During the company’s 2018 Outlook conference held in Washington, D.C., last week, Dodge Data & Analytics chief economist Bob Murray delivered his forecast for construction starts for 2019, saying that the industry can expect little change from the current year in 2019.
Murray says Dodge is forecasting $808 billion in total U.S. construction starts, up slightly from the $807 billion estimated for 2018.
The forecast expects a continuation of the construction industry‘s deceleration, which began in 2016 when growth in total starts dropped from the 11- to 14-percent gains seen from 2012 to 2015, to an increase of 7 percent. Starts grew 7 percent in 2017, but growth is on pace to fall to 3 percent in 2018.
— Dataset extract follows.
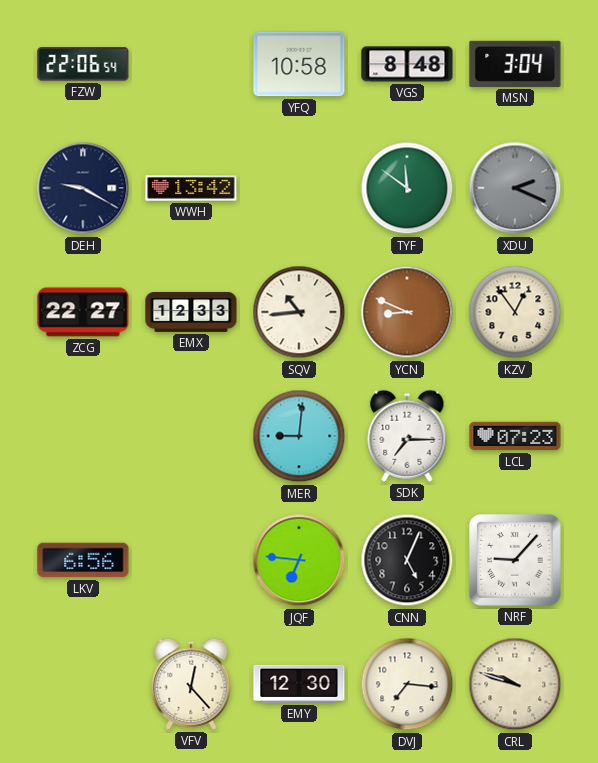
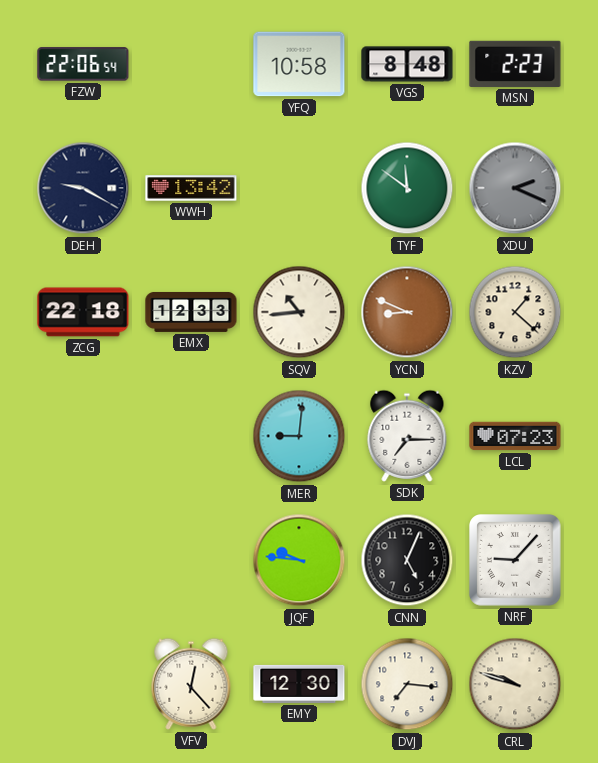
MSN: 3:04 -> 2:23
ZCG: 22:27 -> 22:18
KZV: 12:54 -> 1:22
LKV: 6:56 -> none
JQF: 6:46 -> 9:46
“Over the past three years, the expansion for the U.S. construction industry has shown deceleration in its rate of growth, a pattern that typically takes place as an expansion matures,” Murray says.
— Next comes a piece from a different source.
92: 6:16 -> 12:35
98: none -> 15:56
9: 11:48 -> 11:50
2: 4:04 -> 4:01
With this deceleration, Murray says many are wondering whether construction and the U.S. economy as a whole can expect it to be followed by another tumultuous recession. It’s Murray’s opinion that we’re not in for a repeat of 2008 and 2009. However, that doesn’t mean a recession isn’t on the horizon.
Moody expert says recession likely in 2020
A presentation given earlier in the day at the Outlook conference directly addressed the looming recession. Christian deRitis, the head of consumer research at Moody Analytics, said that while he expects continued growth for the U.S. economy over the next nine months, it’s unlikely to continue much longer afterward.
Economic expansions simply don’t last forever. The current expansion in the U.S. economy began in 2009 and is currently the fourth longest in history, deRitis said. “We’ve injected the economy now with a lot of stimulants,” he said. “We’ve spent our stimulus this time around. And we can’t count on Congress to get us out of a recession when it does come.”
Based on Moody data, deRitis says that the U.S. economy is likely to slip back into recession in the second quarter of 2020. Moody’s expectation for recession is based on a number of factors including:
- Housing starts remaining low
- Slowing of commercial real estate activity
- Insufficient infrastructure funding. “I view this as a major risk to (U.S.) productivity growth,” deRitis says. “I would have thought when the current administration took office, infrastructure would be a primary focus. There was bi-paritsan support. But the tax cuts took priority.”
- Trade war with Chinese
What’s impacting the construction industry in 2018?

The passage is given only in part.